Task to carry out: Without including any pictures, write out all the entries exactly.

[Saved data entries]
########################################

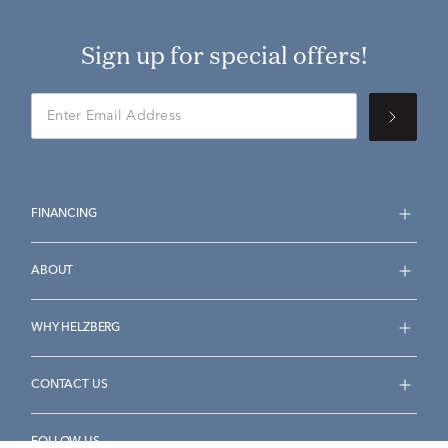
Sign up for special offers!
FINANCING
ABOUT
WHY HELZBERG
CONTACT US
FOLLOW US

########################################

Exercise response:
Sign up for special offers!
FINANCING
ABOUT
WHY HELZBERG
CONTACT US
FOLLOW US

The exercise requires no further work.